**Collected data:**

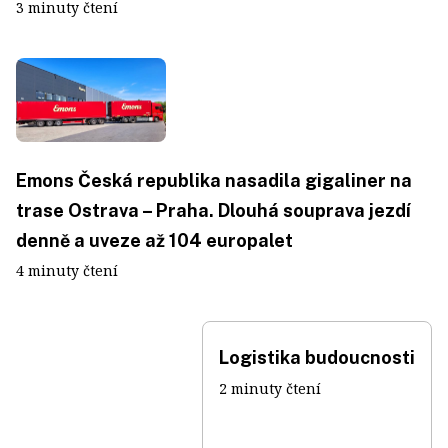
3 minuty čtení
Emons Česká republika nasadila gigaliner na
trase Ostrava – Praha. Dlouhá souprava jezdí
denně a uveze až 104 europalet
4 minuty čtení
Logistika budoucnosti
2 minuty čtení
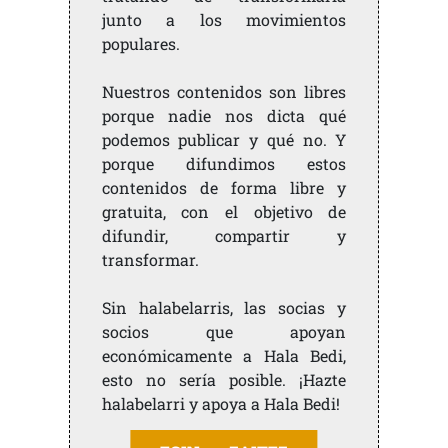
junto a los movimientos
populares.
Nuestros contenidos son libres
porque nadie nos dicta qué
podemos publicar y qué no. Y
porque difundimos estos
contenidos de forma libre y
gratuita, con el objetivo de
difundir, compartir y
transformar.
Sin halabelarris, las socias y
socios que apoyan
económicamente a Hala Bedi,
esto no sería posible. ¡Hazte
halabelarri y apoya a Hala Bedi!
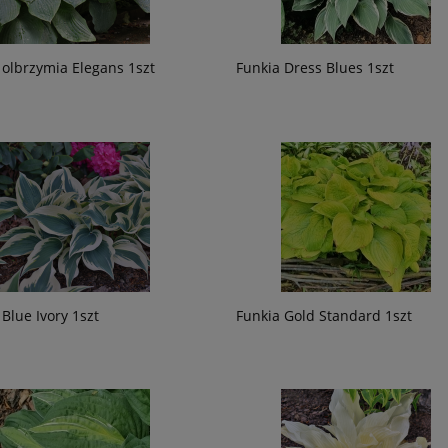
 olbrzymia Elegans 1szt
Funkia Dress Blues 1szt
 Blue Ivory 1szt
Funkia Gold Standard 1szt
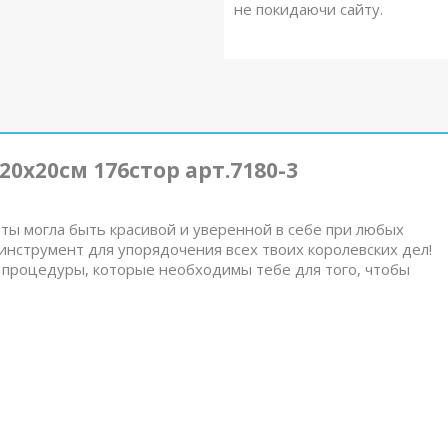
не покидаючи сайту.
0х20см 176стор арт.7180-3
 ты могла быть красивой и уверенной в себе при любых
инструмент для упорядочения всех твоих королевских дел!
 процедуры, которые необходимы тебе для того, чтобы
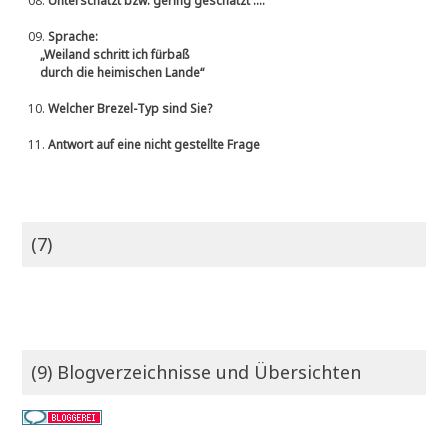
08.
Unterschätzt bzw. gering geschätzt ....
09.
Sprache:
„Weiland schritt ich fürbaß
durch die heimischen Lande“
10.
Welcher Brezel-Typ sind Sie?
11.
Antwort auf eine nicht gestellte Frage
(7)
(9) Blogverzeichnisse und Übersichten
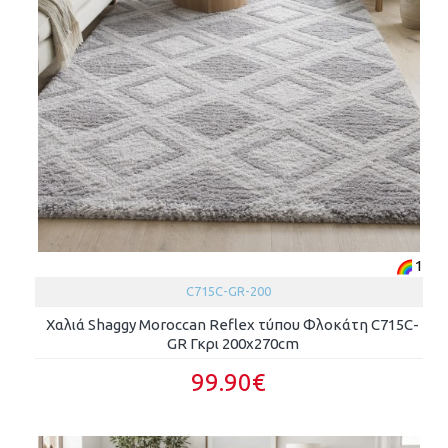
1
C715C-GR-200
Χαλιά Shaggy Moroccan Reflex τύπου Φλοκάτη C715C-
GR Γκρι 200x270cm
99.90€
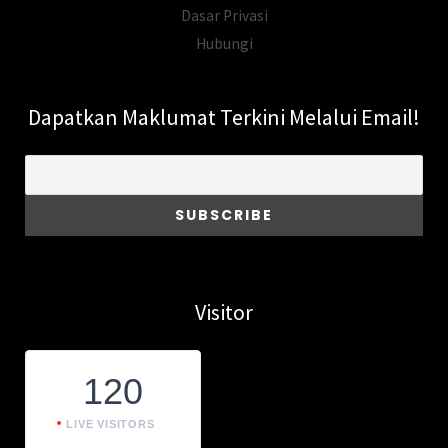
Dasar Privasi
Hubungi
Dapatkan Maklumat Terkini Melalui Email!
Visitor
120
LIVE VISITORS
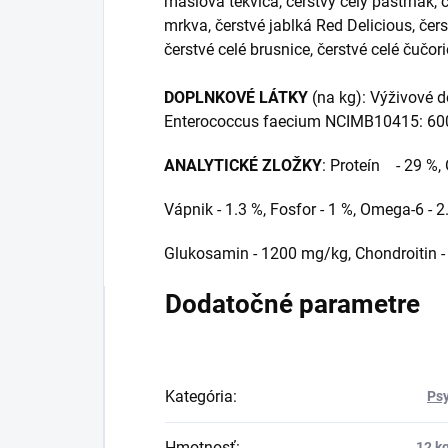
maslová tekvica, čerstvý celý paštrnák, če
mrkva, čerstvé jablká Red Delicious, č
čerstvé celé brusnice, čerstvé celé čučor
DOPLNKOVÉ LÁTKY
(na kg): Výživové 
Enterococcus faecium NCIMB10415: 60
ANALYTICKÉ ZLOŽKY
: Proteín - 29 %, 
Vápnik - 1.3 %, Fosfor - 1 %, Omega-6 - 
Glukosamin - 1200 mg/kg, Chondroitin 
Dodatočné parametre
Kategória
:
Ps
Hmotnosť
:
12 k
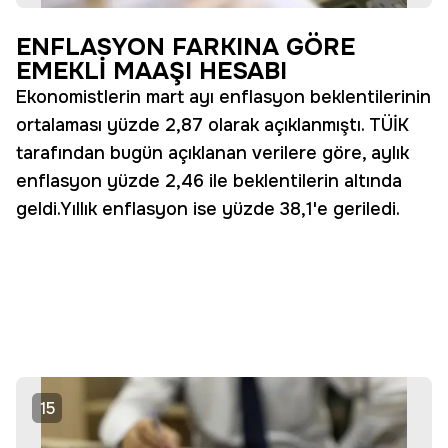
ENFLASYON FARKINA GÖRE
EMEKLİ MAAŞI HESABI
Ekonomistlerin mart ayı enflasyon beklentilerinin
ortalaması yüzde 2,87 olarak açıklanmıştı. TÜİK
tarafından bugün açıklanan verilere göre, aylık
enflasyon yüzde 2,46 ile beklentilerin altında
geldi.Yıllık enflasyon ise yüzde 38,1'e geriledi.
15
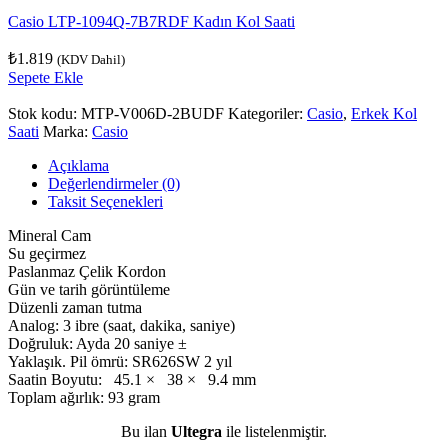
Casio LTP-1094Q-7B7RDF Kadın Kol Saati
₺
1.819
(KDV Dahil)
Sepete Ekle
Stok kodu:
MTP-V006D-2BUDF
Kategoriler:
Casio
,
Erkek Kol
Saati
Marka:
Casio
Açıklama
Değerlendirmeler (0)
Taksit Seçenekleri
Mineral Cam
Su geçirmez
Paslanmaz Çelik Kordon
Gün ve tarih görüntüleme
Düzenli zaman tutma
Analog: 3 ibre (saat, dakika, saniye)
Doğruluk: Ayda 20 saniye ±
Yaklaşık. Pil ömrü: SR626SW 2 yıl
Saatin Boyutu: 45.1 × 38 × 9.4 mm
Toplam ağırlık: 93 gram
Bu ilan
Ultegra
ile listelenmiştir.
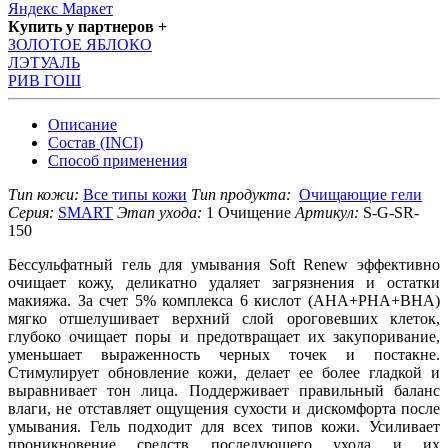
Яндекс Маркет
Купить у партнеров +
ЗОЛОТОЕ ЯБЛОКО
ЛЭТУАЛЬ
РИВ ГОШ
Описание
Состав (INCI)
Способ применения
Тип кожи:
Все типы кожи
Тип продукта:
Очищающие гели
Серия:
SMART
Этап ухода:
1 Очищение
Артикул:
S-G-SR-
150
Бессульфатный гель для умывания Soft Renew эффективно
очищает кожу, деликатно удаляет загрязнения и остатки
макияжа. За счет 5% комплекса 6 кислот (AHA+PHA+BHA)
мягко отшелушивает верхний слой ороговевших клеток,
глубоко очищает поры и предотвращает их закупоривание,
уменьшает выраженность черных точек и постакне.
Стимулирует обновление кожи, делает ее более гладкой и
выравнивает тон лица. Поддерживает правильный баланс
влаги, не отставляет ощущения сухости и дискомфорта после
умывания. Гель подходит для всех типов кожи. Усиливает
проникновение средств последующего ухода и их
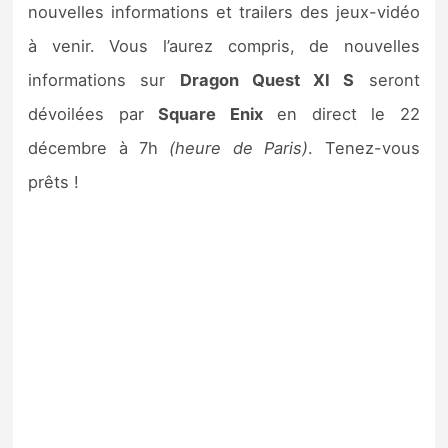
nouvelles informations et trailers des jeux-vidéo
à venir. Vous l’aurez compris, de nouvelles
informations sur
Dragon Quest XI S
seront
dévoilées par
Square Enix
en direct le 22
décembre à 7h
(heure de Paris)
. Tenez-vous
prêts !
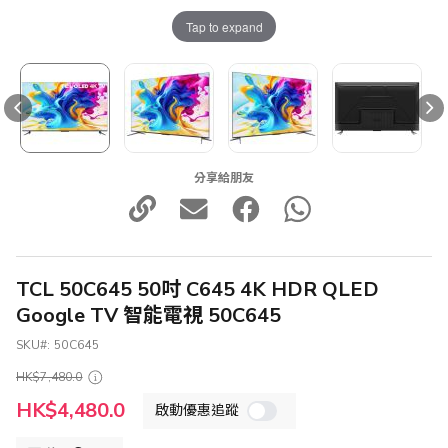
Tap to expand
分享給朋友
TCL 50C645 50吋 C645 4K HDR QLED
Google TV 智能電視 50C645
SKU
50C645
HK$7,480.0
特
HK$4,480.0
啟動優惠追蹤
殊
價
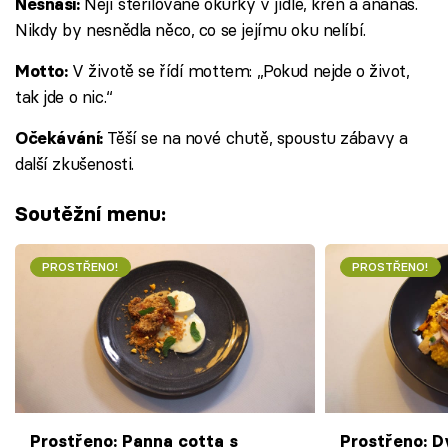
Nejí sterilované okurky v jídle, křen a ananas.
Nesnáší:
Nikdy by nesnědla něco, co se jejímu oku nelíbí.
V životě se řídí mottem: „Pokud nejde o život,
Motto:
tak jde o nic.“
Těší se na nové chutě, spoustu zábavy a
Očekávání:
další zkušenosti.
Soutěžní menu:
PROSTŘENO!
PROSTŘENO!
Prostřeno: Panna cotta s
Prostřeno: D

**Task details:** Copy out each record word for word and omit any pictures.

**Answer below:**
3 minuty čtení
Emons Česká republika nasadila gigaliner na
trase Ostrava – Praha. Dlouhá souprava jezdí
denně a uveze až 104 europalet
4 minuty čtení
Logistika budoucnosti
2 minuty čtení
junto a los movimientos
populares.
Nuestros contenidos son libres
porque nadie nos dicta qué
podemos publicar y qué no. Y
porque difundimos estos
contenidos de forma libre y
gratuita, con el objetivo de
difundir, compartir y
transformar.
Sin halabelarris, las socias y
socios que apoyan
económicamente a Hala Bedi,
esto no sería posible. ¡Hazte
halabelarri y apoya a Hala Bedi!
 olbrzymia Elegans 1szt
Funkia Dress Blues 1szt
 Blue Ivory 1szt
Funkia Gold Standard 1szt
не покидаючи сайту.
0х20см 176стор арт.7180-3
 ты могла быть красивой и уверенной в себе при любых
инструмент для упорядочения всех твоих королевских дел!
 процедуры, которые необходимы тебе для того, чтобы
08.
Unterschätzt bzw. gering geschätzt ....
09.
Sprache:
„Weiland schritt ich fürbaß
durch die heimischen Lande“
10.
Welcher Brezel-Typ sind Sie?
11.
Antwort auf eine nicht gestellte Frage
(7)
(9) Blogverzeichnisse und Übersichten
1
C715C-GR-200
Χαλιά Shaggy Moroccan Reflex τύπου Φλοκάτη C715C-
GR Γκρι 200x270cm
99.90€
Dasar Privasi
Hubungi
Dapatkan Maklumat Terkini Melalui Email!
Visitor
120
LIVE VISITORS
maslová tekvica, čerstvý celý paštrnák, če
mrkva, čerstvé jablká Red Delicious, č
čerstvé celé brusnice, čerstvé celé čučor
DOPLNKOVÉ LÁTKY
(na kg): Výživové 
Enterococcus faecium NCIMB10415: 60
ANALYTICKÉ ZLOŽKY
: Proteín - 29 %, 
Vápnik - 1.3 %, Fosfor - 1 %, Omega-6 - 
Glukosamin - 1200 mg/kg, Chondroitin 
Dodatočné parametre
Kategória
:
Ps
Hmotnosť
:
12 k
ENFLASYON FARKINA GÖRE
EMEKLİ MAAŞI HESABI
Ekonomistlerin mart ayı enflasyon beklentilerinin
ortalaması yüzde 2,87 olarak açıklanmıştı. TÜİK
tarafından bugün açıklanan verilere göre, aylık
enflasyon yüzde 2,46 ile beklentilerin altında
geldi.Yıllık enflasyon ise yüzde 38,1'e geriledi.
15
Casio LTP-1094Q-7B7RDF Kadın Kol Saati
₺
1.819
(KDV Dahil)
Sepete Ekle
Stok kodu:
MTP-V006D-2BUDF
Kategoriler:
Casio
,
Erkek Kol
Saati
Marka:
Casio
Açıklama
Değerlendirmeler (0)
Taksit Seçenekleri
Mineral Cam
Su geçirmez
Paslanmaz Çelik Kordon
Gün ve tarih görüntüleme
Düzenli zaman tutma
Analog: 3 ibre (saat, dakika, saniye)
Doğruluk: Ayda 20 saniye ±
Yaklaşık. Pil ömrü: SR626SW 2 yıl
Saatin Boyutu: 45.1 × 38 × 9.4 mm
Toplam ağırlık: 93 gram
Bu ilan
Ultegra
ile listelenmiştir.
Яндекс Маркет
Купить у партнеров +
ЗОЛОТОЕ ЯБЛОКО
ЛЭТУАЛЬ
РИВ ГОШ
Описание
Состав (INCI)
Способ применения
Тип кожи:
Все типы кожи
Тип продукта:
Очищающие гели
Серия:
SMART
Этап ухода:
1 Очищение
Артикул:
S-G-SR-
150
Бессульфатный гель для умывания Soft Renew эффективно
очищает кожу, деликатно удаляет загрязнения и остатки
макияжа. За счет 5% комплекса 6 кислот (AHA+PHA+BHA)
мягко отшелушивает верхний слой ороговевших клеток,
глубоко очищает поры и предотвращает их закупоривание,
уменьшает выраженность черных точек и постакне.
Стимулирует обновление кожи, делает ее более гладкой и
выравнивает тон лица. Поддерживает правильный баланс
влаги, не отставляет ощущения сухости и дискомфорта после
умывания. Гель подходит для всех типов кожи. Усиливает
проникновение средств последующего ухода и их
nouvelles informations et trailers des jeux-vidéo
à venir. Vous l’aurez compris, de nouvelles
informations sur
Dragon Quest XI S
seront
dévoilées par
Square Enix
en direct le 22
décembre à 7h
(heure de Paris)
. Tenez-vous
prêts !
Tap to expand
分享給朋友
TCL 50C645 50吋 C645 4K HDR QLED
Google TV 智能電視 50C645
SKU
50C645
HK$7,480.0
特
HK$4,480.0
啟動優惠追蹤
殊
價
Nejí sterilované okurky v jídle, křen a ananas.
Nesnáší:
Nikdy by nesnědla něco, co se jejímu oku nelíbí.
V životě se řídí mottem: „Pokud nejde o život,
Motto:
tak jde o nic.“
Těší se na nové chutě, spoustu zábavy a
Očekávání:
další zkušenosti.
Soutěžní menu:
PROSTŘENO!
PROSTŘENO!
Prostřeno: Panna cotta s
Prostřeno: D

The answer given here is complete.